Para Sapori, a rivalidade histórica entre as duas corporações chegou a ser minimizada no final de 2008 e início de 2009, quando a política de integração das polícias “tinha tudo para dar certo”, conforme avalia. “A partir daí houve uma série de ações errôneas, principalmente as que supervalorizaram a PM. A Polícia Civil se sentiu desprestigiada e o resultado é a deterioração e a perda do sentimento de integração disseminado nas duas corporações. Hoje, isso aumentou a possibilidade de rixas entre as duas forças”, resume Sapori.

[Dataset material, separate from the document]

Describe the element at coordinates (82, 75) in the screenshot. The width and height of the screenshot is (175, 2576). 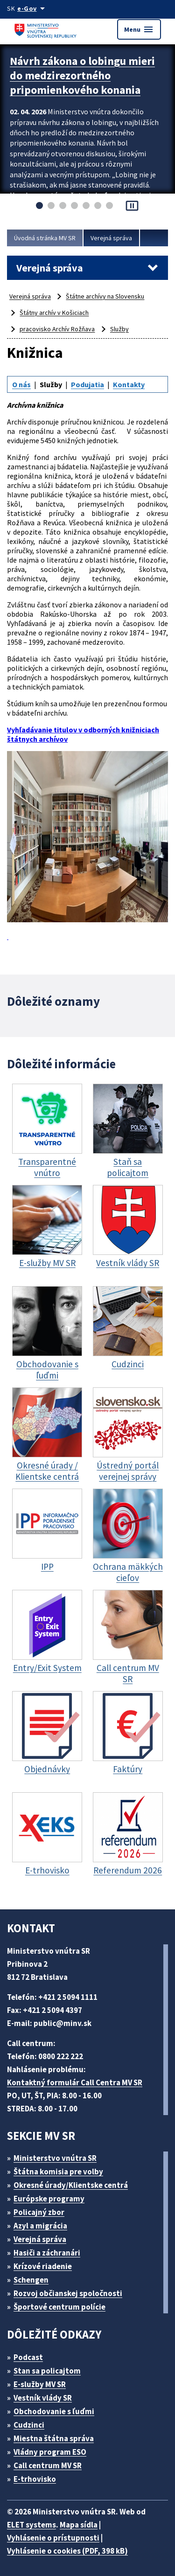 I see `Návrh zákona o lobingu mieri do medzirezortného pripomienkového konania` at that location.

Em nota, a Secretaria de Estado de Defesa Social (Seds) alega que não há investigação paralela por parte da PM sobre o homicídio do sargento, “pois a competência para a investigação é própria da Polícia Civil, que desenvolve trabalho isento e eficiente”.

A Seds informa que toda a documentação pertinente aos fatos, oriunda da PM ou de outra instituição do Sistema de Defesa Social do Estado, se encontra juntada aos autos do inquérito policial, que é acompanhado por representante do Ministério Público e tramita em segredo de Justiça por decisão judicial.

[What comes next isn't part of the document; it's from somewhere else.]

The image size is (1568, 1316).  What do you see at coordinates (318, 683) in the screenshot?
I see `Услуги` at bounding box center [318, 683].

Quanto à integração das duas forças, a Seds afirma que é confirmada pela “recente e bem-sucedida operação conjunta, que resultou no cumprimento de 111 mandados de prisão”.

 

Apuração gera controvérsia

O relatório reservado da Polícia Militar aponta “incoerências” na apuração do assassinato do sargento Rafael Resende. O delegado, Hugo e Silva, não quis comentar, alegando que a investigação estaria sob segredo de Justiça. A assessoria de imprensa da Polícia Civil também não se manifestou sobre o caso.

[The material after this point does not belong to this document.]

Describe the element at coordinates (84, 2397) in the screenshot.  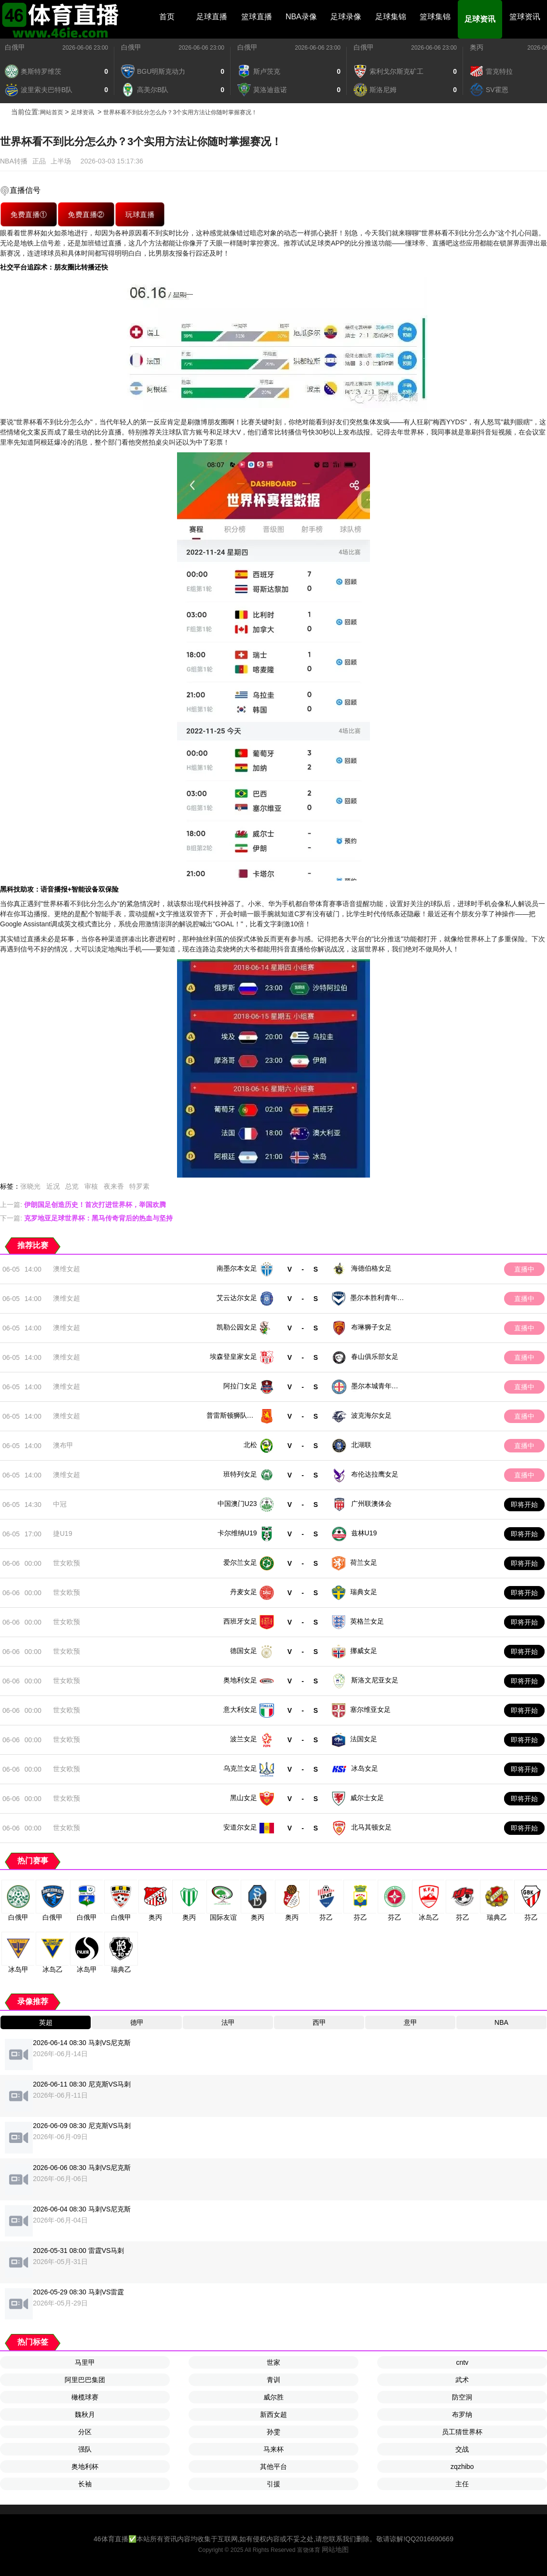 I see `橄榄球赛` at that location.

O advogado Cassiano Pires Valente, do departamento jurídico do Sindicato dos Servidores da Polícia Civil (SINDPOL/MG) e defensor dos quatro investigadores suspeitos do crime, diz que aguarda o término do inquérito para adotar “medidas cabíveis”.

Para o coordenador da Comissão de Direitos Humanos da Associação dos Praças Policiais e Bombeiros Militares de Minas Gerais (Aspra-MG), subtenente Luiz Gonzaga Ribeiro, a produção da apuração paralela se faz necessária porque, segundo ele, a investigação da Polícia Civil “não será isenta”. Já o presidente do SINDPOL/MG, Denílson Martins, diz que a existência de uma investigação paralela, além de inconstitucional, é prova de que a integração entre as polícias Militar e Civil não existe. “não podemos fazer qualquer pré-julgamento nesse caso. Temos que aguardar o resultado dos laudos periciais e provas materiais”, afirma.

O porta-voz da PM, tenente-coronel Alberto Luiz Alves, alega que não se trata de uma investigação paralela, mas de uma sindicância administrativa, uma vez que um integrante da corporação foi vítima de homicídio.

O assassinato do sargento por policiais civis também provocou reações inflamadas na internet, em canais de comunicação de políticos ex-militares e de militares da ativa e reserva, que chegaram  a anunciar que se “a Polícia Civil quer guerra, terá guerra”.

Diante da gravidade dos fatos, a Comissão de Direitos Humanos da Assembleia Legislativa de Minas Gerais (ALMG) entrou no caso. Os deputados Durval Ângelo (PT) e Sargento Rodrigues ((PDT) localizaram  uma testemunha-chave do caso, que afirmou ter visto o militar ser assassinado pelo policial civil “Índio”.